This problem is exactly what image interpolation is. Say you have a monochrome image. This is really just a function from the (x,y) coordinates in the image to a brightness value. So if you look up image interpolation, most of the algorithms you'll find will be directly applicable to your problem. This also gives a nice way to visualize your problem.

Anyway, there are lots of techniques, including various spline methods. But I'd probably just recommend looking at,
1 - Bilinear interpolation
2 - Bicubic interpolation

Of these, #1 is the easiest, but #2 is usually "nicer." Both are very commonly-used.

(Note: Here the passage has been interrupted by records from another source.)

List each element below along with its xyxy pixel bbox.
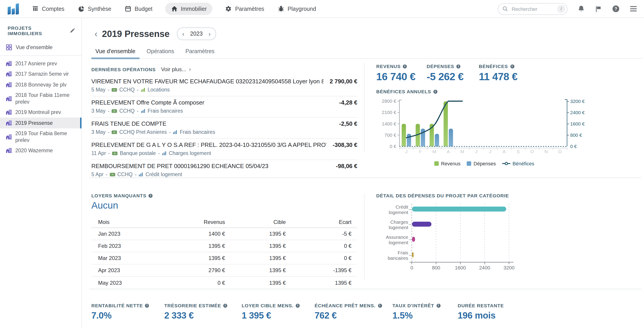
legend-swatch xyxy=(467,161,472,166)
legend-label: Revenus xyxy=(441,161,460,166)
sidebar-project-item[interactable]: 2019 Pressense xyxy=(0,118,82,128)
info-icon[interactable]: i xyxy=(510,64,514,68)
nav-item-comptes[interactable]: Comptes xyxy=(31,3,65,15)
column-header: Mois xyxy=(98,219,158,225)
operation-row[interactable]: PRELEVEMENT Offre Compte Ã composer 3 Ma… xyxy=(91,96,357,118)
operation-account: CCHQ xyxy=(119,87,134,93)
info-icon[interactable]: i xyxy=(378,303,382,307)
operation-row[interactable]: PRELEVEMENT DE G A L Y O S.A REF : PREL.… xyxy=(91,139,357,160)
operation-amount: -308,30 € xyxy=(332,141,357,149)
category-bars-icon xyxy=(141,87,145,92)
cell-cible: 1395 € xyxy=(225,279,286,286)
banknote-icon xyxy=(110,172,115,176)
cell-cible: 1395 € xyxy=(225,255,286,261)
nav-item-budget[interactable]: Budget xyxy=(124,3,153,15)
cell-month: May 2023 xyxy=(98,279,158,286)
divider xyxy=(89,289,641,289)
operation-category: Charges logement xyxy=(169,150,211,156)
operation-row[interactable]: FRAIS TENUE DE COMPTE 3 May - CCHQ Pret … xyxy=(91,118,357,139)
sidebar-project-item[interactable]: 2019 Montreuil prev xyxy=(0,107,82,118)
table-row: May 2023 0 € 1395 € 1395 € xyxy=(91,277,357,289)
cell-cible: 1395 € xyxy=(225,231,286,237)
operations-section-label: DERNIÈRES OPÉRATIONS xyxy=(91,67,156,72)
sidebar-project-item[interactable]: 2017 Sarrazin 5eme vir xyxy=(0,69,82,79)
see-more-link[interactable]: Voir plus...› xyxy=(161,66,191,73)
kpi-block: RENTABILITÉ NETTEi 7.0% xyxy=(91,303,164,321)
kpi-value: 11 478 € xyxy=(479,71,518,83)
nav-label: Budget xyxy=(134,6,152,12)
divider xyxy=(364,62,364,153)
legend-item-revenus[interactable]: Revenus xyxy=(434,161,460,166)
svg-text:Charges: Charges xyxy=(390,219,408,225)
divider xyxy=(364,194,364,279)
next-year-icon[interactable]: › xyxy=(208,28,210,39)
operation-amount: -2,50 € xyxy=(339,120,357,128)
sidebar-item-overview[interactable]: Vue d'ensemble xyxy=(0,42,82,53)
svg-text:O: O xyxy=(530,149,534,154)
info-icon[interactable]: i xyxy=(224,303,228,307)
operation-row[interactable]: VIREMENT EN VOTRE FAVEUR MC ECHAFAUDAGE … xyxy=(91,75,357,96)
nav-label: Paramètres xyxy=(235,6,264,12)
building-icon xyxy=(6,110,12,115)
operation-date: 5 Apr xyxy=(91,171,104,178)
legend-item-benefices[interactable]: Bénéfices xyxy=(502,161,534,166)
app-logo-icon[interactable] xyxy=(7,3,20,15)
year-value: 2023 xyxy=(190,31,203,37)
cell-cible: 1395 € xyxy=(225,243,286,249)
sidebar-project-item[interactable]: 2018 Bonnevay 3e plv xyxy=(0,79,82,90)
info-icon[interactable]: i xyxy=(403,64,407,68)
notifications-button[interactable] xyxy=(578,5,585,13)
search-box[interactable]: / xyxy=(498,3,568,15)
tab-operations[interactable]: Opérations xyxy=(143,46,178,59)
bug-icon xyxy=(278,6,284,12)
kpi-block: DURÉE RESTANTE 196 mois xyxy=(458,303,504,321)
info-icon[interactable]: i xyxy=(456,64,460,68)
kpi-value: 16 740 € xyxy=(376,71,427,83)
info-icon[interactable]: i xyxy=(434,89,438,94)
sidebar-project-item[interactable]: 2017 Asniere prev xyxy=(0,58,82,69)
nav-item-immobilier[interactable]: Immobilier xyxy=(165,3,213,15)
operation-amount: -98,06 € xyxy=(336,163,357,170)
missing-rents-title: LOYERS MANQUANTSi xyxy=(91,193,153,198)
tab-vue-densemble[interactable]: Vue d'ensemble xyxy=(91,46,140,59)
svg-text:J: J xyxy=(489,149,492,154)
nav-label: Synthèse xyxy=(88,6,111,12)
back-chevron-icon[interactable]: ‹ xyxy=(94,28,98,40)
bell-icon xyxy=(578,5,585,13)
nav-item-synthese[interactable]: Synthèse xyxy=(77,3,112,15)
tab-parametres[interactable]: Paramètres xyxy=(181,46,218,59)
column-header: Revenus xyxy=(158,219,225,225)
info-icon[interactable]: i xyxy=(145,303,149,307)
previous-year-icon[interactable]: ‹ xyxy=(182,28,184,39)
operation-amount: -4,28 € xyxy=(339,99,357,106)
nav-item-playground[interactable]: Playground xyxy=(277,3,317,15)
building-icon xyxy=(6,134,12,139)
nav-item-parametres[interactable]: Paramètres xyxy=(224,3,265,15)
kpi-label: RENTABILITÉ NETTE xyxy=(91,303,143,308)
svg-text:2400: 2400 xyxy=(479,265,490,270)
report-flag-button[interactable] xyxy=(595,5,602,13)
cell-ecart: -1395 € xyxy=(286,267,352,273)
help-button[interactable]: ? xyxy=(612,5,620,13)
svg-text:1600 €: 1600 € xyxy=(570,121,585,126)
search-input[interactable] xyxy=(511,6,554,12)
info-icon[interactable]: i xyxy=(436,303,440,307)
chart-legend: RevenusDépensesBénéfices xyxy=(376,161,592,166)
info-icon[interactable]: i xyxy=(296,303,300,307)
edit-icon[interactable] xyxy=(70,28,75,33)
page-header: ‹ 2019 Pressense ‹ 2023 › xyxy=(91,27,216,41)
legend-item-depenses[interactable]: Dépenses xyxy=(467,161,496,166)
building-icon xyxy=(6,96,12,101)
info-icon[interactable]: i xyxy=(149,193,153,198)
kpi-block: ÉCHÉANCE PRÊT MENS.i 762 € xyxy=(314,303,392,321)
sidebar-project-item[interactable]: 2019 Tour Fabia 8eme prelev xyxy=(0,128,82,145)
operation-meta: 5 May - CCHQ - Locations xyxy=(91,87,323,93)
menu-button[interactable] xyxy=(630,6,637,12)
sidebar-project-item[interactable]: 2018 Tour Fabia 11eme prelev xyxy=(0,90,82,107)
rents-table-body: Jan 2023 1400 € 1395 € -5 € Feb 2023 139… xyxy=(91,228,357,289)
svg-text:logement: logement xyxy=(389,225,408,230)
hamburger-icon xyxy=(630,6,637,12)
svg-text:F: F xyxy=(419,149,422,154)
sidebar-project-item[interactable]: 2020 Wazemme xyxy=(0,145,82,156)
svg-text:0 €: 0 € xyxy=(570,144,577,149)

Or perhaps the OP means a linear interpolation f=lerp(a,b,t) between 2 values a and b using the blending factor t, as opposed to a spline function f=spline(t) in t?

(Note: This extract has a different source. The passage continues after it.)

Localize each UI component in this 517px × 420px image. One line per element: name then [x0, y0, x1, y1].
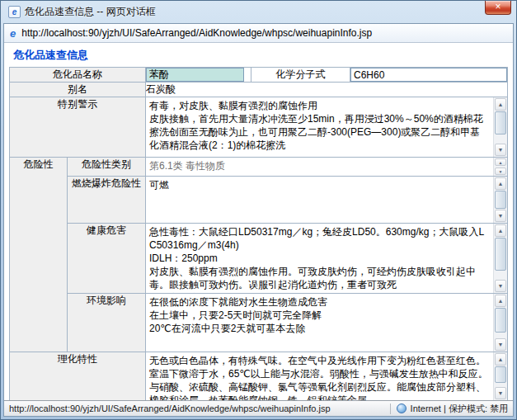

Quote:Original post by haegarr
Or perhaps the OP means a linear interpolation f=lerp(a,b,t) between 2 values a and b using the blending factor t, as opposed to a spline function f=spline(t) in t?

You mean like,

lerp(a, b, t) = (1 - t/T)*a + (t/T)*b

where t is in the interval [0, T]? The direct 2-d analogue of this is bilinear interpolation, n'est-ce pas? I.e.,

lerp(a,b,c,d,s,t) = (1 - s/S)[(1 - t/T)a + (t/T)b] + (s/S)[(1 - t/T)c + (t/T)d]

Quote:Original post by Emergent
You mean like,
lerp(a, b, t) = (1 - t/T)*a + (t/T)*b
where t is in the interval [0, T]?

This is 1D (unnormalized) lerp, exactly.

Quote:Original post by Emergent
The direct 2-d analogue of this is bilinear interpolation, n'est-ce pas? I.e.,
lerp(a,b,c,d,s,t) = (1 - s/S)[(1 - t/T)a + (t/T)b] + (s/S)[(1 - t/T)c + (t/T)d]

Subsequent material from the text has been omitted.